What to produce:
Leaving out the pictures, retype the lines from the beginning of the listing through the line containing "personal inspection your car, everyone should".

Source records:
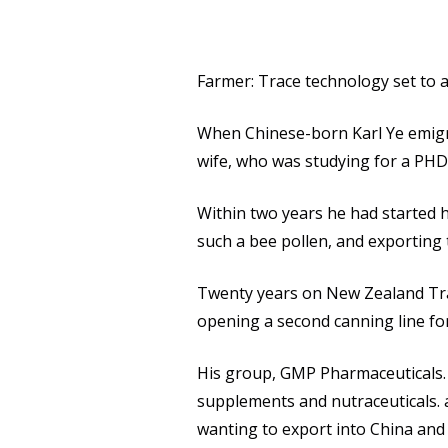
Farmer: Trace technology set to a
When Chinese-born Karl Ye emigrat
wife, who was studying for a PHD 
Within two years he had started 
such a bee pollen, and exporting
Twenty years on New Zealand Trad
opening a second canning line fo
His group, GMP Pharmaceuticals. 
supplements and nutraceuticals.
wanting to export into China and 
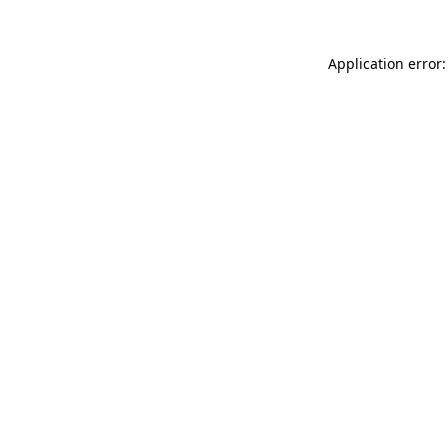
Application error:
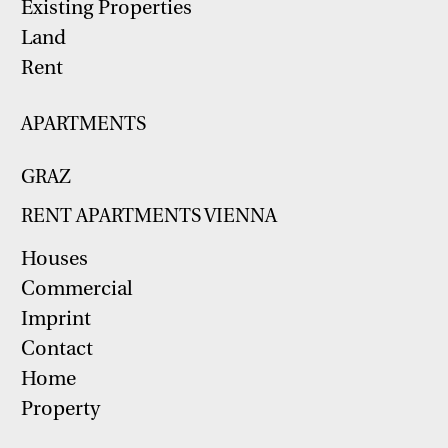
Existing Properties
Land
Rent
APARTMENTS
GRAZ
RENT APARTMENTS VIENNA
Houses
Commercial
Imprint
Contact
Home
Property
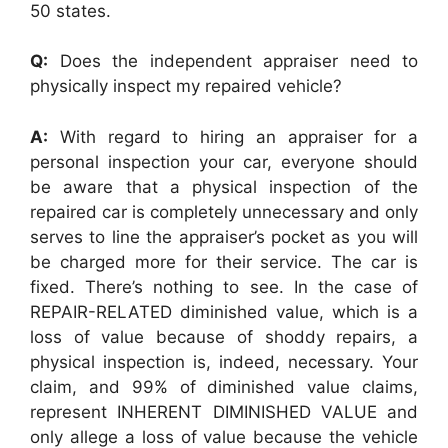
50 states.
Q:
Does the independent appraiser need to
physically inspect my repaired vehicle?
A:
With regard to hiring an appraiser for a
personal inspection your car, everyone should
be aware that a physical inspection of the
repaired car is completely unnecessary and only
serves to line the appraiser’s pocket as you will
be charged more for their service. The car is
fixed. There’s nothing to see. In the case of
REPAIR-RELATED diminished value, which is a
loss of value because of shoddy repairs, a
physical inspection is, indeed, necessary. Your
claim, and 99% of diminished value claims,
represent INHERENT DIMINISHED VALUE and
only allege a loss of value because the vehicle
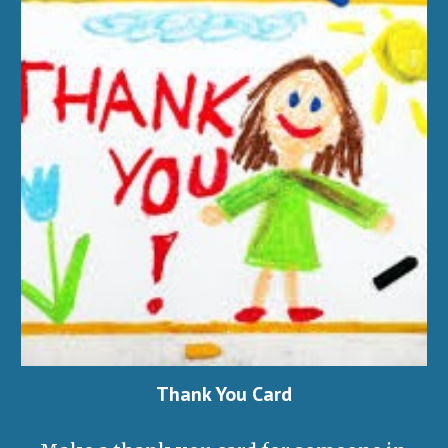
Thank You Card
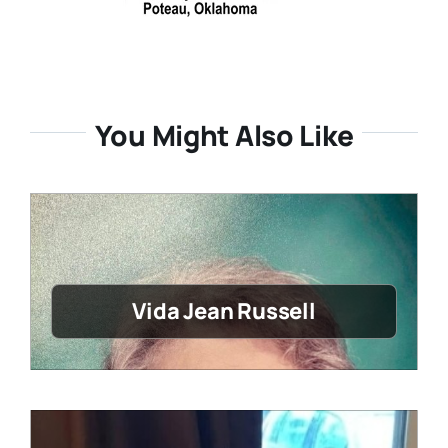
You Might Also Like
Vida Jean Russell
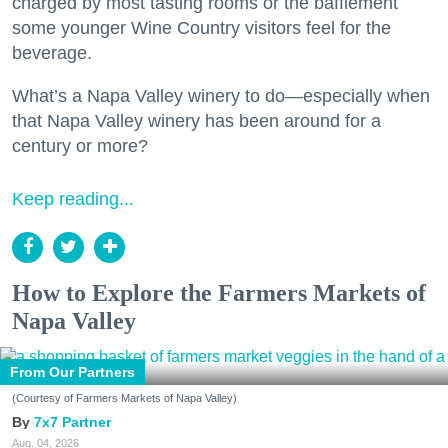
charged by most tasting rooms or the bafflement
some younger Wine Country visitors feel for the
beverage.
What’s a Napa Valley winery to do—especially when
that Napa Valley winery has been around for a
century or more?
Keep reading...
How to Explore the Farmers Markets of
Napa Valley
From Our Partners
(Courtesy of Farmers Markets of Napa Valley)
7x7 Partner
Aug. 04, 2026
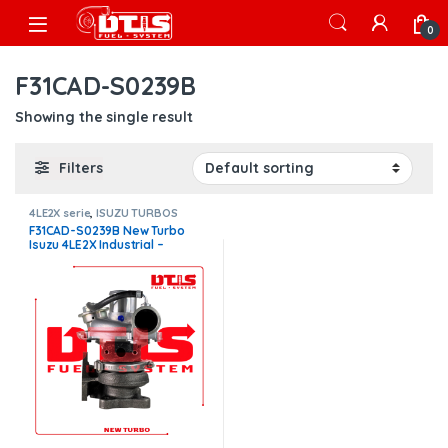
Skip to navigation
Skip to content
Open
0
F31CAD-S0239B
Showing the single result
Filters
4LE2X serie
,
ISUZU TURBOS
F31CAD-S0239B New Turbo
Isuzu 4LE2X Industrial –
$850.00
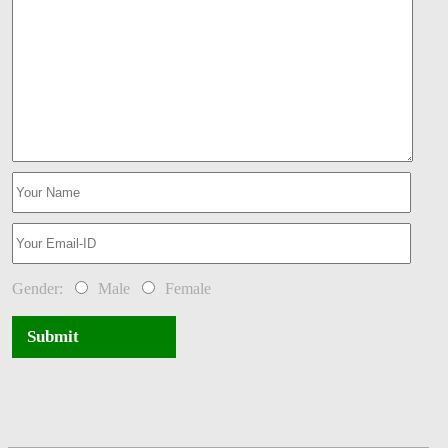
Gender:
Male
Female
Submit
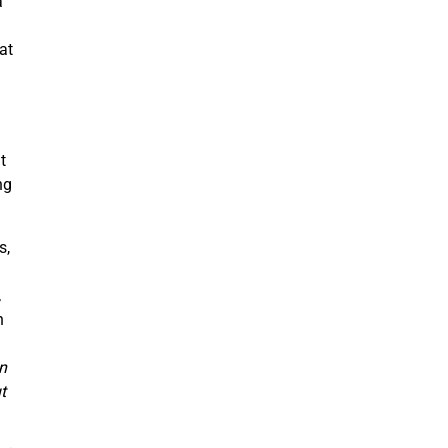
a
at
t
ng
s,
,
In
n
t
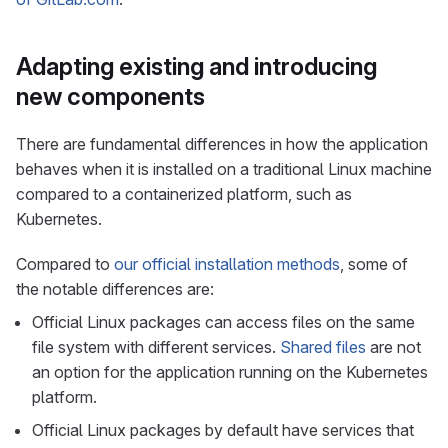
Adapting existing and introducing
new components
There are fundamental differences in how the application
behaves when it is installed on a traditional Linux machine
compared to a containerized platform, such as
Kubernetes.
Compared to
our official installation methods
, some of
the notable differences are:
Official Linux packages can access files on the same
file system with different services.
Shared files
are not
an option for the application running on the Kubernetes
platform.
Official Linux packages by default have services that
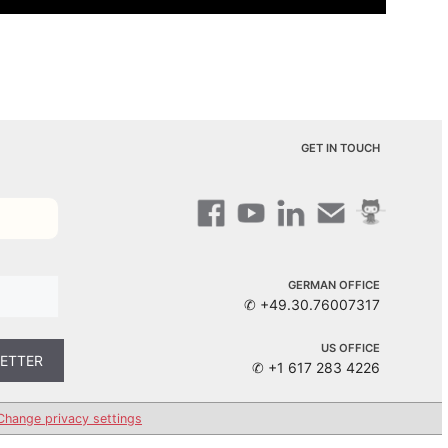
GET IN TOUCH
GERMAN OFFICE
✆ +49.30.76007317
US OFFICE
✆ +1 617 283 4226
Change privacy settings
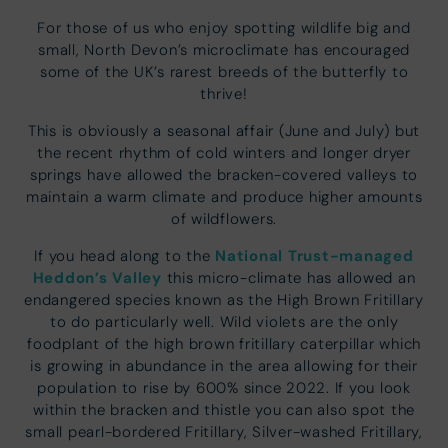
For those of us who enjoy spotting wildlife big and
small, North Devon’s microclimate has encouraged
some of the UK’s rarest breeds of the butterfly to
thrive!
This is obviously a seasonal affair (June and July) but
the recent rhythm of cold winters and longer dryer
springs have allowed the bracken-covered valleys to
maintain a warm climate and produce higher amounts
of wildflowers.
National Trust-managed
If you head along to the
Heddon’s Valley
this micro-climate has allowed an
endangered species known as the High Brown Fritillary
to do particularly well. Wild violets are the only
foodplant of the high brown fritillary caterpillar which
is growing in abundance in the area allowing for their
population to rise by 600% since 2022. If you look
within the bracken and thistle you can also spot the
small pearl-bordered Fritillary, Silver-washed Fritillary,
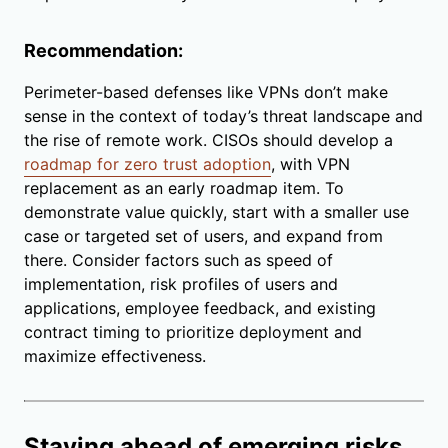
Recommendation:
Perimeter-based defenses like VPNs don’t make
sense in the context of today’s threat landscape and
the rise of remote work. CISOs should develop a
roadmap for zero trust adoption
, with VPN
replacement as an early roadmap item. To
demonstrate value quickly, start with a smaller use
case or targeted set of users, and expand from
there. Consider factors such as speed of
implementation, risk profiles of users and
applications, employee feedback, and existing
contract timing to prioritize deployment and
maximize effectiveness.
Staying ahead of emerging risks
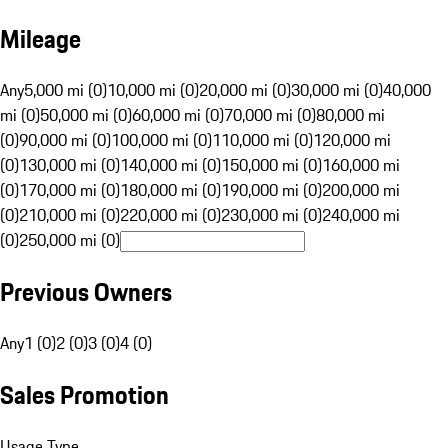
Mileage
Any
5,000 mi (0)
10,000 mi (0)
20,000 mi (0)
30,000 mi (0)
40,000
mi (0)
50,000 mi (0)
60,000 mi (0)
70,000 mi (0)
80,000 mi
(0)
90,000 mi (0)
100,000 mi (0)
110,000 mi (0)
120,000 mi
(0)
130,000 mi (0)
140,000 mi (0)
150,000 mi (0)
160,000 mi
(0)
170,000 mi (0)
180,000 mi (0)
190,000 mi (0)
200,000 mi
(0)
210,000 mi (0)
220,000 mi (0)
230,000 mi (0)
240,000 mi
(0)
250,000 mi (0)
Previous Owners
Any
1 (0)
2 (0)
3 (0)
4 (0)
Sales Promotion
Usage Type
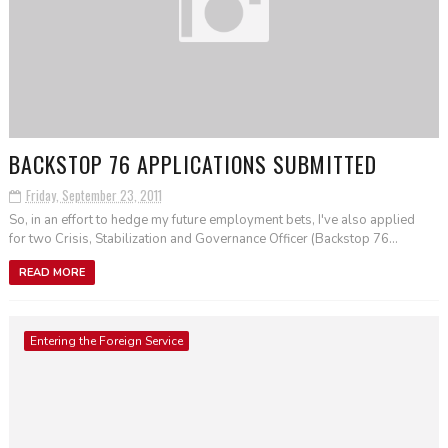
BACKSTOP 76 APPLICATIONS SUBMITTED
Friday, September 23, 2011
So, in an effort to hedge my future employment bets, I've also applied
for two Crisis, Stabilization and Governance Officer (Backstop 76...
READ MORE
Entering the Foreign Service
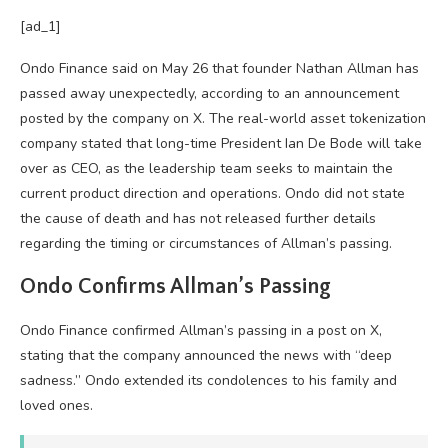
[ad_1]
Ondo Finance said on May 26 that founder Nathan Allman has
passed away unexpectedly, according to an announcement
posted by the company on X. The real-world asset tokenization
company stated that long-time President Ian De Bode will take
over as CEO, as the leadership team seeks to maintain the
current product direction and operations. Ondo did not state
the cause of death and has not released further details
regarding the timing or circumstances of Allman’s passing.
Ondo Confirms Allman’s Passing
Ondo Finance confirmed Allman’s passing in a post on X,
stating that the company announced the news with “deep
sadness.” Ondo extended its condolences to his family and
loved ones.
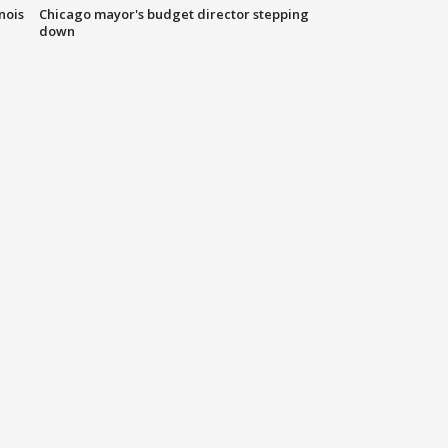
nois
Chicago mayor's budget director stepping
down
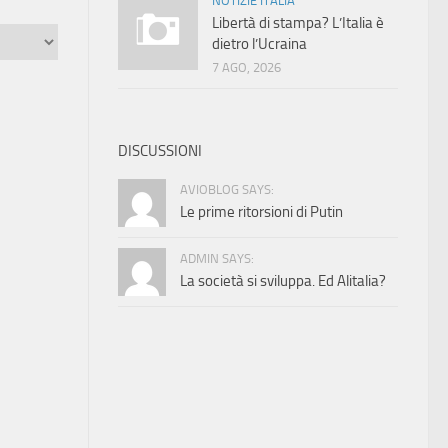
NOTIZIE ITALIA
Libertà di stampa? L’Italia è
dietro l’Ucraina
7 AGO, 2026
DISCUSSIONI
AVIOBLOG SAYS:
Le prime ritorsioni di Putin
ADMIN SAYS:
La società si sviluppa. Ed Alitalia?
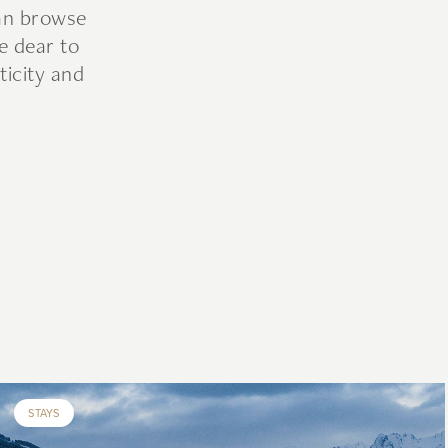
can browse
e dear to
ticity and
STAYS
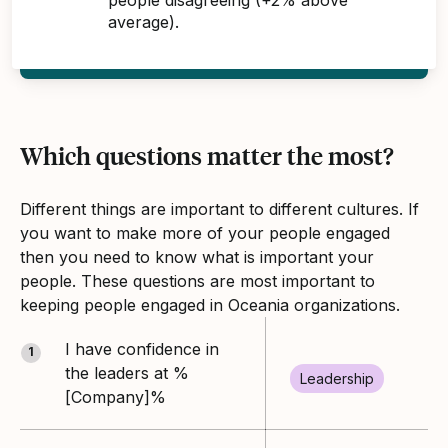
average).
Which questions matter the most?
Different things are important to different cultures. If
you want to make more of your people engaged
then you need to know what is important your
people. These questions are most important to
keeping people engaged in Oceania organizations.
I have confidence in
1
the leaders at %
Leadership
[Company]%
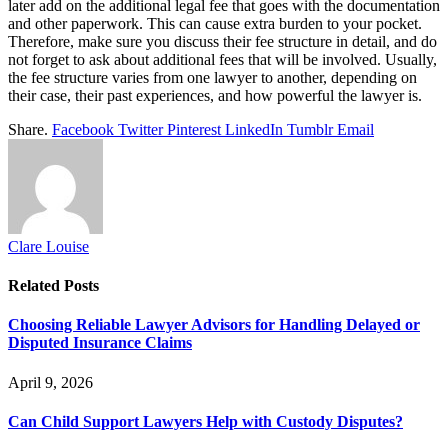
later add on the additional legal fee that goes with the documentation
and other paperwork. This can cause extra burden to your pocket.
Therefore, make sure you discuss their fee structure in detail, and do
not forget to ask about additional fees that will be involved. Usually,
the fee structure varies from one lawyer to another, depending on
their case, their past experiences, and how powerful the lawyer is.
Share.
Facebook
Twitter
Pinterest
LinkedIn
Tumblr
Email
Clare Louise
Related
Posts
Choosing Reliable Lawyer Advisors for Handling Delayed or
Disputed Insurance Claims
April 9, 2026
Can Child Support Lawyers Help with Custody Disputes?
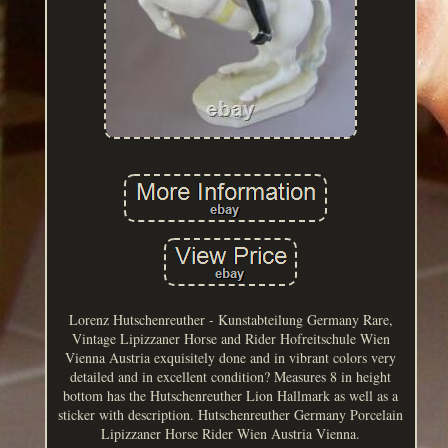
Lorenz Hutschenreuther - Kunstabteilung Germany Rare,
Vintage Lipizzaner Horse and Rider Hofreitschule Wien
Vienna Austria exquisitely done and in vibrant colors very
detailed and in excellent condition? Measures 8 in height
bottom has the Hutschenreuther Lion Hallmark as well as a
sticker with description. Hutschenreuther Germany Porcelain
Lipizzaner Horse Rider Wien Austria Vienna.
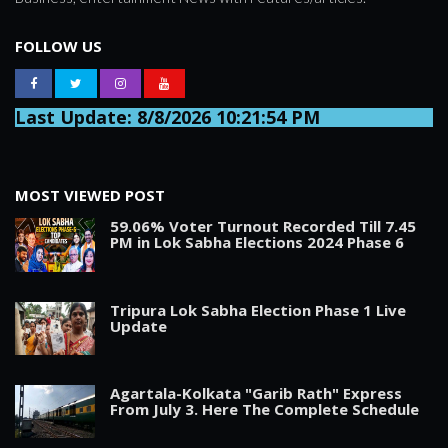
FOLLOW US
Last Update: 8/8/2026 10:21:54 PM
MOST VIEWED POST
59.06% Voter Turnout Recorded Till 7.45
PM in Lok Sabha Elections 2024 Phase 6
Tripura Lok Sabha Election Phase 1 Live
Update
Agartala-Kolkata "Garib Rath" Express
From July 3. Here The Complete Schedule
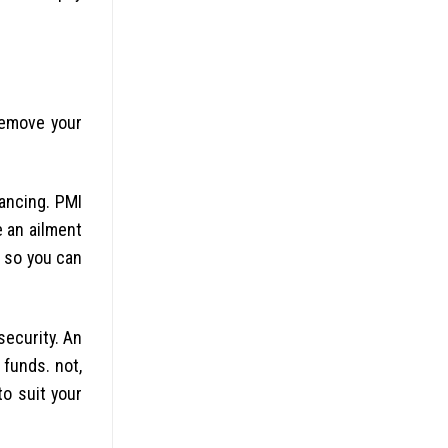
remove your
nancing. PMI
 an ailment
l so you can
security. An
funds. not,
to suit your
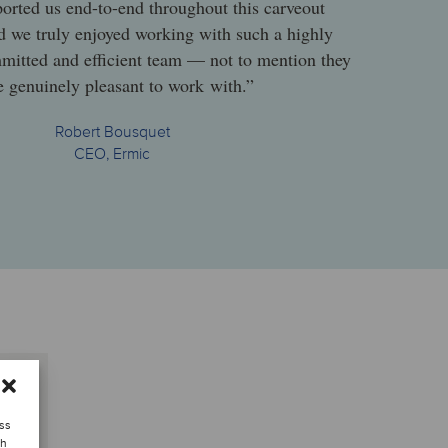
orted us end-to-end throughout this carveout
nd we truly enjoyed working with such a highly
mmitted and efficient team — not to mention they
 genuinely pleasant to work with.”
Robert Bousquet
CEO, Ermic
ess
ch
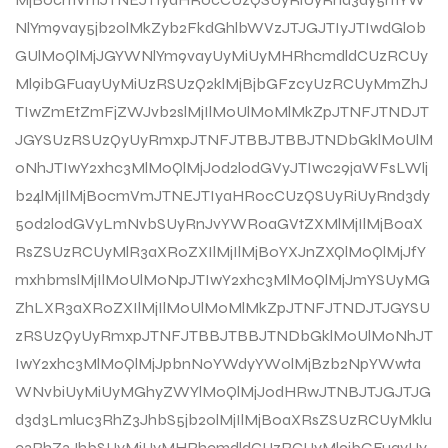
NlYm9vay5jb20lMkZyb2FkdGhlbWVzJTJGJTIyJTIwdGl0b
GUlM0QlMjJGYWNlYm9vayUyMiUyMHRhcmdldCUzRCUy
Ml9ibGFuayUyMiUzRSUzQ2klMjBjbGFzcyUzRCUyMmZhJ
TIwZmEtZmFjZWJvb2slMjIlM0UlM0MlMkZpJTNFJTNDJT
JGYSUzRSUzQyUyRmxpJTNFJTBBJTBBJTNDbGklM0UlM
0NhJTIwY2xhc3MlM0QlMjJ0d2l0dGVyJTIwc29jaWFsLWlj
b24lMjIlMjBocmVmJTNEJTIyaHR0cCUzQSUyRiUyRnd3dy
50d2l0dGVyLmNvbSUyRnJvYWR0aGVtZXMlMjIlMjB0aX
RsZSUzRCUyMlR3aXR0ZXIlMjIlMjB0YXJnZXQlM0QlMjJfY
mxhbmslMjIlM0UlM0NpJTIwY2xhc3MlM0QlMjJmYSUyMG
ZhLXR3aXR0ZXIlMjIlM0UlM0MlMkZpJTNFJTNDJTJGYSU
zRSUzQyUyRmxpJTNFJTBBJTBBJTNDbGklM0UlM0NhJT
IwY2xhc3MlM0QlMjJpbnN0YWdyYW0lMjBzb2NpYWwta
WNvbiUyMiUyMGhyZWYlM0QlMjJodHRwJTNBJTJGJTJG
d3d3Lmluc3RhZ3JhbS5jb20lMjIlMjB0aXRsZSUzRCUyMklu
c3RhZ3JhbSUyMiUyMHRhcmdldCUzRCUyMl9ibGFuayUy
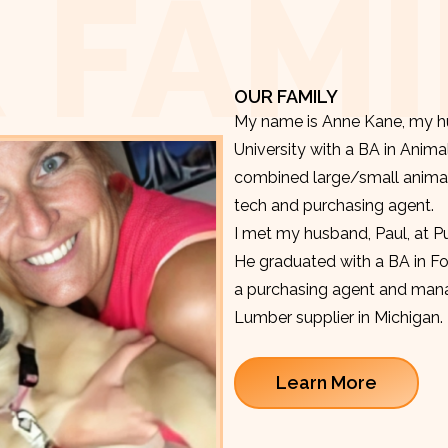
 FAMI
OUR FAMILY
My name is Anne Kane, my hu
University with a BA in Anima
combined large/small animal v
tech and purchasing agent.
I met my husband, Paul, at P
He graduated with a BA in F
a purchasing agent and manag
Lumber supplier in Michigan.
Learn More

Exercise result:
Farmer: Trace technology set to a
When Chinese-born Karl Ye emigrat
wife, who was studying for a PHD 
Within two years he had started 
such a bee pollen, and exporting
Twenty years on New Zealand Trad
opening a second canning line fo
His group, GMP Pharmaceuticals. 
supplements and nutraceuticals.
wanting to export into China and 
Application error:
Existing Properties
Land
Rent
APARTMENTS
GRAZ
RENT APARTMENTS VIENNA
Houses
Commercial
Imprint
Contact
Home
Property
50 states.
Q:
Does the independent appraiser need to
physically inspect my repaired vehicle?
A:
With regard to hiring an appraiser for a
personal inspection your car, everyone should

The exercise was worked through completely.